A bit pricey, but it's only about twice as much as the PCI card for MUCH better performance.


----------



## eric2006 (Feb 17, 2006)

Wow - thats expensive. But I wonder if I can justify it. Will this help with rendering times, burning DVD's, and other multimedia work, or will it just quicken up games and the mac os x "eye candy"?

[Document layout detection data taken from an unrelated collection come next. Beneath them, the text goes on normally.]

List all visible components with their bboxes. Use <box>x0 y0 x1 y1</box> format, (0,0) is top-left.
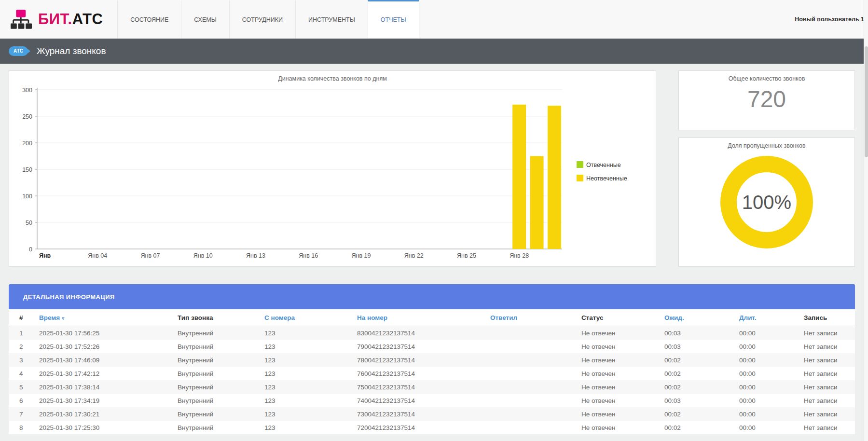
table-cell: 7800421232137514 <box>353 353 486 367</box>
table-cell: 8 <box>9 421 35 434</box>
col-header-na-nomer[interactable]: На номер <box>353 309 486 326</box>
table-cell: 2025-01-30 17:46:09 <box>35 353 174 367</box>
table-cell: 00:00 <box>735 367 800 380</box>
table-row[interactable]: 42025-01-30 17:42:12Внутренний1237600421… <box>9 367 855 380</box>
table-cell: 5 <box>9 380 35 394</box>
table-cell: Не отвечен <box>578 421 661 434</box>
table-row[interactable]: 22025-01-30 17:52:26Внутренний1237900421… <box>9 340 855 353</box>
calls-table: #Время▿Тип звонкаС номераНа номерОтветил… <box>9 309 855 434</box>
table-cell: 123 <box>261 380 353 394</box>
table-cell: Нет записи <box>800 340 855 353</box>
svg-text:Янв 16: Янв 16 <box>299 252 318 259</box>
table-cell: 7200421232137514 <box>353 421 486 434</box>
table-cell: 00:00 <box>735 340 800 353</box>
col-header-s-nomera[interactable]: С номера <box>261 309 353 326</box>
table-row[interactable]: 52025-01-30 17:38:14Внутренний1237500421… <box>9 380 855 394</box>
table-cell: 00:02 <box>661 407 735 421</box>
brand[interactable]: БИТ.АТС <box>0 0 117 38</box>
svg-text:300: 300 <box>22 87 32 94</box>
table-cell: Не отвечен <box>578 407 661 421</box>
col-header-status: Статус <box>578 309 661 326</box>
table-cell <box>486 380 578 394</box>
table-row[interactable]: 12025-01-30 17:56:25Внутренний1238300421… <box>9 326 855 340</box>
table-cell <box>486 353 578 367</box>
svg-text:Янв 04: Янв 04 <box>88 252 107 259</box>
missed-calls-title: Доля пропущенных звонков <box>679 138 854 149</box>
table-cell <box>486 340 578 353</box>
col-header-dlit[interactable]: Длит. <box>735 309 800 326</box>
col-header-ozhid[interactable]: Ожид. <box>661 309 735 326</box>
svg-text:150: 150 <box>22 166 32 173</box>
svg-text:Янв 13: Янв 13 <box>246 252 265 259</box>
table-cell: Внутренний <box>174 407 261 421</box>
table-cell: 123 <box>261 326 353 340</box>
table-cell: 7500421232137514 <box>353 380 486 394</box>
total-calls-card: Общее количество звонков 720 <box>678 70 855 130</box>
table-cell: 00:00 <box>735 394 800 407</box>
table-cell: Нет записи <box>800 394 855 407</box>
table-cell: 123 <box>261 340 353 353</box>
table-cell: 2025-01-30 17:52:26 <box>35 340 174 353</box>
table-cell: 2025-01-30 17:38:14 <box>35 380 174 394</box>
missed-percent-label: 100% <box>742 192 791 213</box>
svg-text:50: 50 <box>26 220 32 226</box>
missed-donut: 100% <box>720 156 813 248</box>
table-row[interactable]: 72025-01-30 17:30:21Внутренний1237300421… <box>9 407 855 421</box>
table-cell: Внутренний <box>174 340 261 353</box>
atc-badge: АТС <box>9 46 28 56</box>
table-cell: Не отвечен <box>578 380 661 394</box>
table-cell <box>486 394 578 407</box>
table-cell: 123 <box>261 394 353 407</box>
detail-section-title: ДЕТАЛЬНАЯ ИНФОРМАЦИЯ <box>9 284 855 309</box>
table-cell: 00:00 <box>735 407 800 421</box>
total-calls-value: 720 <box>679 86 854 112</box>
col-header-otvetil[interactable]: Ответил <box>486 309 578 326</box>
calls-chart-card: Динамика количества звонков по дням 0501… <box>9 70 656 267</box>
table-cell: 3 <box>9 353 35 367</box>
brand-name: БИТ.АТС <box>38 11 103 28</box>
table-cell: Нет записи <box>800 407 855 421</box>
table-cell: Нет записи <box>800 326 855 340</box>
svg-text:Янв 28: Янв 28 <box>510 252 529 259</box>
total-calls-title: Общее количество звонков <box>679 71 854 82</box>
col-header-vremya[interactable]: Время▿ <box>35 309 174 326</box>
table-cell: Внутренний <box>174 326 261 340</box>
table-cell: 00:02 <box>661 353 735 367</box>
table-cell: Нет записи <box>800 367 855 380</box>
table-cell: 123 <box>261 353 353 367</box>
col-header-zapis: Запись <box>800 309 855 326</box>
table-row[interactable]: 32025-01-30 17:46:09Внутренний1237800421… <box>9 353 855 367</box>
svg-text:Янв 19: Янв 19 <box>351 252 371 259</box>
table-cell: 00:03 <box>661 394 735 407</box>
table-cell <box>486 367 578 380</box>
nav-tab-instrumenty[interactable]: ИНСТРУМЕНТЫ <box>295 0 368 38</box>
table-cell: 6 <box>9 394 35 407</box>
nav-tab-shemy[interactable]: СХЕМЫ <box>181 0 229 38</box>
table-cell: 00:00 <box>735 380 800 394</box>
nav-tab-sostoyanie[interactable]: СОСТОЯНИЕ <box>117 0 181 38</box>
table-cell: 7600421232137514 <box>353 367 486 380</box>
table-cell: 2 <box>9 340 35 353</box>
table-row[interactable]: 62025-01-30 17:34:19Внутренний1237400421… <box>9 394 855 407</box>
page-header: АТС Журнал звонков <box>0 39 868 64</box>
table-cell: 00:02 <box>661 421 735 434</box>
user-menu[interactable]: Новый пользователь 1 <box>795 0 868 38</box>
table-cell: Не отвечен <box>578 367 661 380</box>
table-cell: 2025-01-30 17:34:19 <box>35 394 174 407</box>
table-cell <box>486 326 578 340</box>
table-cell: Внутренний <box>174 380 261 394</box>
table-cell: 2025-01-30 17:42:12 <box>35 367 174 380</box>
col-header-tip-zvonka: Тип звонка <box>174 309 261 326</box>
main-nav: СОСТОЯНИЕСХЕМЫСОТРУДНИКИИНСТРУМЕНТЫОТЧЕТ… <box>117 0 419 38</box>
page-scrollbar[interactable] <box>864 0 868 441</box>
table-cell: 4 <box>9 367 35 380</box>
missed-calls-card: Доля пропущенных звонков 100% <box>678 138 855 267</box>
table-cell: Не отвечен <box>578 394 661 407</box>
scrollbar-thumb[interactable] <box>865 46 868 157</box>
table-cell: 123 <box>261 367 353 380</box>
table-row[interactable]: 82025-01-30 17:25:30Внутренний1237200421… <box>9 421 855 434</box>
table-cell: 00:00 <box>735 353 800 367</box>
nav-tab-otchety[interactable]: ОТЧЕТЫ <box>368 0 419 38</box>
nav-tab-sotrudniki[interactable]: СОТРУДНИКИ <box>229 0 295 38</box>
table-cell: 2025-01-30 17:56:25 <box>35 326 174 340</box>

And how many times better is AGP than PCI, would a 128 VRAM AGP card be equivalent to a 256 PCI card?


----------



## sinclair_tm (Feb 17, 2006)

there is a way to enable it for pci, i have done it on my 7500 running 10.2 and an ati 32mb card!  i'll post the how to when i get home.


----------



## Lt Major Burns (Feb 17, 2006)

basically, PCI bottlenecks anything more than an old ATi Rage128 16mb card. AGP 4x bottlenecks anything better than a Geforce 2/3, and AGP 8x bottlenecks all the latest cards, hence the need for PCI-e 16x.

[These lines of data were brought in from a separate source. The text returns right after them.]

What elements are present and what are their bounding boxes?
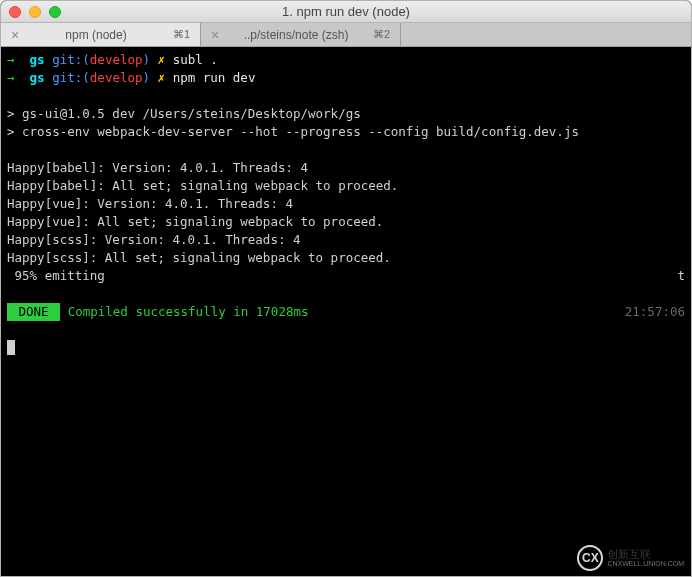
output-line: Happy[babel]: All set; signaling webpack… [7, 178, 398, 193]
done-badge: DONE [7, 303, 60, 321]
tab-bar: × npm (node) ⌘1 × ..p/steins/note (zsh) … [1, 23, 691, 47]
tab-shortcut: ⌘2 [373, 28, 390, 41]
watermark: CX 创新互联 CNXWELL.UNION.COM [577, 545, 684, 571]
close-icon[interactable] [9, 6, 21, 18]
window-title: 1. npm run dev (node) [1, 4, 691, 19]
tab-npm[interactable]: × npm (node) ⌘1 [1, 23, 201, 46]
progress-text: 95% emitting [7, 268, 105, 283]
output-line: > gs-ui@1.0.5 dev /Users/steins/Desktop/… [7, 106, 361, 121]
prompt-host: gs [30, 52, 45, 67]
prompt-host: gs [30, 70, 45, 85]
tab-label: npm (node) [27, 28, 165, 42]
maximize-icon[interactable] [49, 6, 61, 18]
watermark-badge: CX [577, 545, 603, 571]
output-line: Happy[babel]: Version: 4.0.1. Threads: 4 [7, 160, 308, 175]
prompt-branch: develop [90, 70, 143, 85]
prompt-git: git: [52, 52, 82, 67]
terminal-body[interactable]: → gs git:(develop) ✗ subl . → gs git:(de… [1, 47, 691, 576]
prompt-dirty-icon: ✗ [158, 52, 166, 67]
prompt-dirty-icon: ✗ [158, 70, 166, 85]
tab-shortcut: ⌘1 [173, 28, 190, 41]
prompt-branch: develop [90, 52, 143, 67]
command-text: subl . [173, 52, 218, 67]
output-line: Happy[scss]: Version: 4.0.1. Threads: 4 [7, 232, 301, 247]
output-line: Happy[vue]: All set; signaling webpack t… [7, 214, 383, 229]
close-icon[interactable]: × [211, 28, 219, 42]
prompt-arrow-icon: → [7, 70, 15, 85]
command-text: npm run dev [173, 70, 256, 85]
prompt-arrow-icon: → [7, 52, 15, 67]
close-icon[interactable]: × [11, 28, 19, 42]
tab-note[interactable]: × ..p/steins/note (zsh) ⌘2 [201, 23, 401, 46]
output-line: Happy[vue]: Version: 4.0.1. Threads: 4 [7, 196, 293, 211]
cursor-icon [7, 340, 15, 355]
titlebar: 1. npm run dev (node) [1, 1, 691, 23]
minimize-icon[interactable] [29, 6, 41, 18]
window-controls [9, 6, 61, 18]
terminal-window: 1. npm run dev (node) × npm (node) ⌘1 × … [0, 0, 692, 577]
output-line: > cross-env webpack-dev-server --hot --p… [7, 124, 579, 139]
progress-right: t [677, 267, 685, 285]
prompt-git: git: [52, 70, 82, 85]
timestamp: 21:57:06 [625, 303, 685, 321]
done-message: Compiled successfully in 17028ms [60, 304, 308, 319]
output-line: Happy[scss]: All set; signaling webpack … [7, 250, 391, 265]
watermark-text: 创新互联 [607, 549, 684, 560]
watermark-text-block: 创新互联 CNXWELL.UNION.COM [607, 549, 684, 567]
watermark-sub: CNXWELL.UNION.COM [607, 560, 684, 567]
tab-label: ..p/steins/note (zsh) [227, 28, 365, 42]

PCI will cripple anything better than a 16mb card. choose the best bus.


----------



## sinclair_tm (Feb 18, 2006)

well heres the info i have, and what i used for my 8600 running 10.2.

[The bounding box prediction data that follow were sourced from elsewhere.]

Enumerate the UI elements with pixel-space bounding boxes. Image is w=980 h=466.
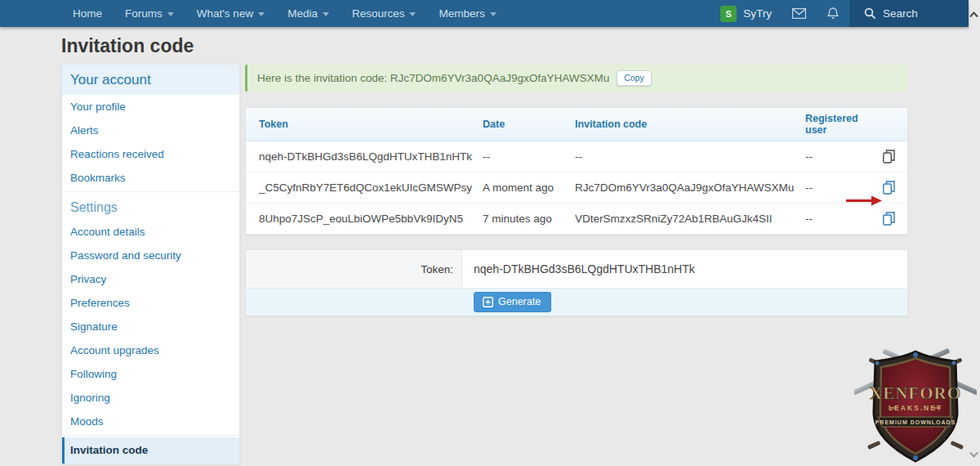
plus-square-icon [483, 297, 493, 307]
table-header-row: Token Date Invitation code Registered us… [246, 108, 907, 141]
nav-item-resources[interactable]: Resources [341, 0, 428, 27]
watermark-title: XENFORO [870, 383, 961, 403]
token-field-value[interactable]: nqeh-DTkBHGd3sB6LQgdHTUxTHB1nHTk [462, 250, 907, 288]
sidebar-divider [62, 435, 239, 436]
copy-icon [883, 212, 895, 226]
scroll-down-button[interactable] [969, 446, 978, 461]
token-cell: nqeh-DTkBHGd3sB6LQgdHTUxTHB1nHTk [246, 141, 470, 172]
copy-token-button[interactable] [870, 181, 907, 195]
copy-token-button[interactable] [870, 212, 907, 226]
invitation-code-cell: VDterSmzxzSRniZy72Ab1RBAuGJk4SII [562, 204, 792, 234]
inbox-button[interactable] [782, 0, 817, 27]
chevron-down-icon [323, 12, 329, 16]
token-field-label: Token: [246, 250, 462, 288]
sidebar-divider [62, 191, 239, 192]
alerts-button[interactable] [817, 0, 849, 27]
sidebar-item-preferences[interactable]: Preferences [62, 291, 239, 315]
token-field-row: Token: nqeh-DTkBHGd3sB6LQgdHTUxTHB1nHTk [246, 250, 907, 288]
column-header-actions [870, 119, 907, 129]
invitation-code-alert: Here is the invitation code: RJc7DOm6YVr… [245, 65, 908, 92]
nav-item-label: What's new [197, 7, 253, 20]
watermark-banner: PREMIUM DOWNLOADS [875, 419, 956, 425]
nav-item-members[interactable]: Members [427, 0, 507, 27]
sidebar-subheader-settings: Settings [62, 194, 239, 220]
sidebar-item-ignoring[interactable]: Ignoring [62, 386, 239, 410]
registered-user-cell: -- [792, 204, 870, 234]
invitation-code-cell: -- [562, 141, 792, 172]
sidebar-item-invitation-code[interactable]: Invitation code [62, 437, 239, 464]
table-row: _C5CyfnRbY7ET6dQCox1ekUIcGMSWPsy A momen… [246, 173, 907, 204]
generate-button[interactable]: Generate [474, 292, 551, 312]
tokens-table: Token Date Invitation code Registered us… [245, 107, 908, 235]
sidebar-item-account-upgrades[interactable]: Account upgrades [62, 338, 239, 362]
column-header-date: Date [470, 114, 562, 135]
chevron-down-icon [490, 12, 497, 16]
copy-icon [883, 150, 895, 164]
sidebar-header: Your account [62, 65, 239, 95]
main-nav: Home Forums What's new Media Resources M… [61, 0, 508, 27]
chevron-down-icon [258, 12, 265, 16]
sidebar-item-password-and-security[interactable]: Password and security [62, 244, 239, 267]
column-header-registered-user: Registered user [792, 108, 870, 141]
alert-code-value: RJc7DOm6YVr3a0QAaJ9gxOfaYHAWSXMu [390, 72, 609, 84]
token-cell: 8Uhpo7JScP_eouLbiOWPe5bbVk9IDyN5 [246, 204, 470, 234]
nav-item-label: Members [439, 7, 484, 20]
copy-icon [883, 181, 895, 195]
sidebar-item-moods[interactable]: Moods [62, 410, 239, 433]
generate-button-label: Generate [498, 296, 541, 307]
nav-item-whats-new[interactable]: What's new [185, 0, 276, 27]
sidebar-item-your-profile[interactable]: Your profile [62, 95, 239, 119]
table-row: 8Uhpo7JScP_eouLbiOWPe5bbVk9IDyN5 7 minut… [246, 204, 907, 234]
nav-item-home[interactable]: Home [61, 0, 114, 27]
nav-item-label: Home [73, 7, 102, 20]
copy-token-button[interactable] [870, 150, 907, 164]
sidebar-item-following[interactable]: Following [62, 362, 239, 386]
chevron-up-icon [969, 11, 978, 18]
registered-user-cell: -- [792, 141, 870, 172]
invitation-code-cell: RJc7DOm6YVr3a0QAaJ9gxOfaYHAWSXMu [562, 173, 792, 203]
user-menu[interactable]: S SyTry [710, 0, 782, 27]
search-label: Search [883, 7, 918, 20]
date-cell: -- [470, 141, 562, 172]
alert-prefix: Here is the invitation code: [257, 72, 390, 84]
sidebar-item-signature[interactable]: Signature [62, 315, 239, 338]
nav-right-area: S SyTry Search [710, 0, 969, 27]
bell-icon [827, 7, 839, 20]
sidebar-item-account-details[interactable]: Account details [62, 220, 239, 244]
red-annotation-arrow-icon [845, 195, 883, 206]
chevron-down-icon [969, 451, 978, 458]
nav-item-label: Media [287, 7, 318, 20]
nav-item-label: Resources [352, 7, 405, 20]
scroll-up-button[interactable] [969, 7, 978, 21]
nav-item-forums[interactable]: Forums [114, 0, 185, 27]
column-header-invitation-code: Invitation code [562, 114, 792, 135]
column-header-token: Token [246, 114, 470, 135]
main-content: Here is the invitation code: RJc7DOm6YVr… [245, 65, 908, 316]
sidebar-item-bookmarks[interactable]: Bookmarks [62, 166, 239, 190]
date-cell: 7 minutes ago [470, 204, 562, 234]
chevron-down-icon [167, 12, 174, 16]
search-button[interactable]: Search [849, 0, 969, 27]
chevron-down-icon [409, 12, 416, 16]
account-sidebar: Your account Your profile Alerts Reactio… [61, 64, 240, 464]
alert-text: Here is the invitation code: RJc7DOm6YVr… [257, 72, 609, 84]
table-row: nqeh-DTkBHGd3sB6LQgdHTUxTHB1nHTk -- -- -… [246, 141, 907, 173]
sidebar-item-reactions-received[interactable]: Reactions received [62, 142, 239, 166]
avatar: S [720, 6, 737, 22]
date-cell: A moment ago [470, 173, 562, 203]
nav-item-media[interactable]: Media [276, 0, 341, 27]
search-icon [864, 7, 876, 20]
table-body: nqeh-DTkBHGd3sB6LQgdHTUxTHB1nHTk -- -- -… [246, 141, 907, 234]
copy-code-button[interactable]: Copy [617, 70, 652, 86]
token-cell: _C5CyfnRbY7ET6dQCox1ekUIcGMSWPsy [246, 173, 470, 203]
form-submit-row: Generate [246, 288, 907, 316]
envelope-icon [792, 8, 806, 19]
generate-token-form: Token: nqeh-DTkBHGd3sB6LQgdHTUxTHB1nHTk … [245, 249, 908, 316]
sidebar-item-privacy[interactable]: Privacy [62, 267, 239, 291]
sidebar-item-alerts[interactable]: Alerts [62, 119, 239, 142]
xenforo-leaks-watermark: XENFORO LEAKS.NET PREMIUM DOWNLOADS [854, 345, 977, 466]
username: SyTry [743, 7, 772, 20]
page-title: Invitation code [61, 35, 194, 57]
top-navbar: Home Forums What's new Media Resources M… [0, 0, 969, 27]
shield-logo-icon: XENFORO LEAKS.NET PREMIUM DOWNLOADS [854, 345, 977, 466]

> Enabling Quartz Extreme for PCI Macs?
> 6:00 AM | Andy Largent | 6 comments
> 
> 
> ...


i have not had the need to try it with anything else, namely because i went to a g4 with a geforce 2 in 4x agp slot.


----------



## eric2006 (Feb 18, 2006)

I've tried that, and another program. That does nothing, the program stops my computer from booting. I hesitate getting an AGP card.. because this computer is on it's last legs for video editing. I don't know how much an AGP card will help for video editing stuff.


----------